Foxwell's second anchor is that speed requires safety. She drew on an AWS case study describing how the organisation achieved 10x throughput through agentic coding, only after completely rethinking its testing, deployment and coordination practices. "They couldn't just bolt on the speed of AI to what they were doing," she said. "They had to re-engineer that path to production." She also cited JPMorgan Chase's agentic testing framework that "never gets tired or bored," which catches edge cases that developers under time pressure might miss.
Foxwell also returned to SRE practices, specifically the error budget policy, which she described as a written commitment to users about what a team will do when reliability targets are missed. She suggested that the SRE function, which she had previously considered an anti-pattern when siloed from development teams, may be due for a comeback as an internal consultancy helping teams maintain reliability when delivery is so much faster.
Her third anchor was that people matter. Reviewing large volumes of AI-generated code, she said frankly, is not fun. She pointed to Joseph Ruscio's "write-only code" concept, which posits that much of the code produced by agents may never be read by humans. If that becomes the norm, she argued, the peer review process must shift left: rather than reviewing pull requests after the fact, engineers should review specifications, test strategies and architecture before any code is written.

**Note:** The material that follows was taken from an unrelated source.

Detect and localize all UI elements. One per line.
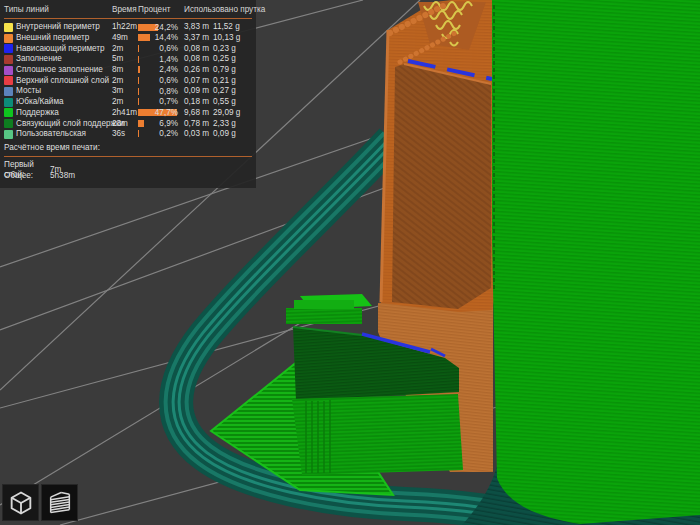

On the question of skills, Foxwell returned to an idea introduced at QCon London 2025 by principal engineer Sophie Weston: the "broken comb." Where a T-shaped developer has one deep specialism, a broken-comb engineer cultivates a broad base of knowledge with several areas of depth. Foxwell argued this is the shape of an engineer best suited to working alongside agents, and she encouraged managers to use it as a framework for team development.
She closed with a personal case study. In a team of two, she built BIMP, a base image management platform, over two weeks using Cursor in agentic mode. The team repeatedly exhausted their daily goals before lunchtime and had to unlearn the habit of ruthless prioritisation. Documentation was generated in minutes and a codebase refactor took hours. "The experience of building a product at the speed of AI has been incredibly insightful," Foxwell said, "and it did make me way, way, way more ambitious about what I might build in the future."
Foxwell was careful to avoid being too prescriptive. Most organisations, she noted, are not yet ready for fleets of autonomous agents. But she encouraged engineers to start experimenting now, both with agentic tools and with the organisational changes those tools will eventually demand. "I want us all to feel confident about the roles we have in the future," she said. "I want us to feel like we have a place in this world of agents."